# [Data below]
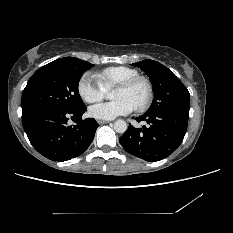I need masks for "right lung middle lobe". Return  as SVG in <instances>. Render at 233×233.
<instances>
[{"label":"right lung middle lobe","mask_w":233,"mask_h":233,"mask_svg":"<svg viewBox=\"0 0 233 233\" xmlns=\"http://www.w3.org/2000/svg\"><path fill=\"white\" fill-rule=\"evenodd\" d=\"M93 66L78 58L65 57L38 69L22 94V118L46 109L76 111L83 108L78 84L82 73Z\"/></svg>","instance_id":"obj_1"}]
</instances>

# [Aim of the task]
A verbatim retyping of the listing, without any pictures, is the expected answer.

# [Exercise response]
I need masks for "right lung middle lobe". Return  as SVG in <instances>. Render at 233×233.
<instances>
[{"label":"right lung middle lobe","mask_w":233,"mask_h":233,"mask_svg":"<svg viewBox=\"0 0 233 233\" xmlns=\"http://www.w3.org/2000/svg\"><path fill=\"white\" fill-rule=\"evenodd\" d=\"M93 66L78 58L65 57L38 69L22 94V118L46 109L76 111L83 108L78 84L82 73Z\"/></svg>","instance_id":"obj_1"}]
</instances>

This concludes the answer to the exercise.